Experten bleiben skeptisch

Hinzu kommt: Der Inflationsdruck dürfte merklich nachlassen. Lag die Teuerungsrate im Januar und Februar noch bei jeweils 8,7 Prozent, so ging sie bis April auf 7,2 Prozent zurück. Im Herbst dürfte die Teuerungsrate "massiv sinken", erwartet etwa Analyst Jörg Angele vom Vermögensverwalter Bantleon. "Im November dürfte sie 'nur' noch bei rund 3,0 Prozent liegen." Das von den GfK-Marktforschern berechnete Konsumklima-Barometer ist deshalb aktuell so hoch wie seit über einem Jahr nicht mehr. "In den kommenden Monaten werden sich die Kaufkraftverluste dank stärker steigender Löhne und steuer- und abgabenfreier Inflationsausgleichprämien wieder zurückbilden", erwartet der wissenschaftliche Direktor des gewerkschaftsnahen Instituts für Makroökonomie und Konjunkturforschung (IMK), Sebastian Dullien. "Dann dürfte sich auch der private Konsum wieder allmählich erholen."

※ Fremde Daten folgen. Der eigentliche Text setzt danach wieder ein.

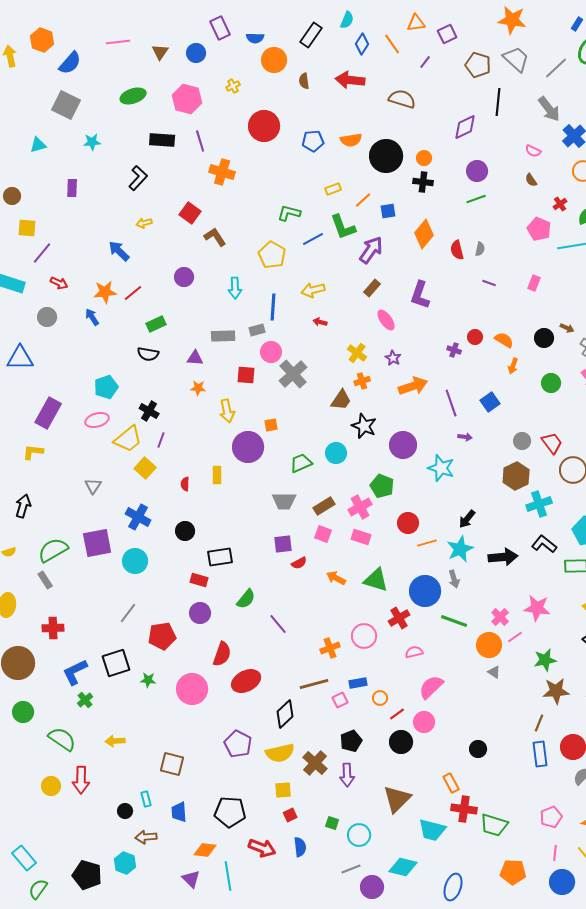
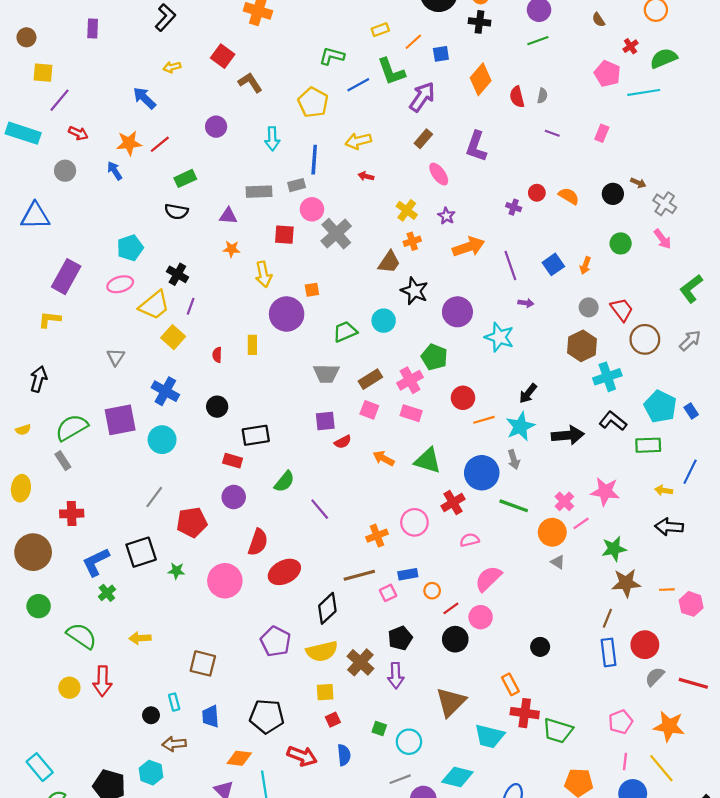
orange arrow: (513, 366) -> (585, 266), moved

Ob der deutschen Wirtschaft dadurch ein Sommerblues oder gar eine Rezession doch noch erspart bleibt? Viele Experten bleiben da skeptisch. "Auf alle Fälle sind wir gut beraten, die Erwartungen weiter niedrigzuhängen: Die Geldpolitik wird ihre volle Bremswirkung erst in diesem Jahr entfalten", sagt KfW-Chefvolkswirtin Fritzi Köhler-Geib. Selbst bei einer günstigen Entwicklung komme die deutsche Wirtschaft "vermutlich nur wenig über Stagnation hinaus".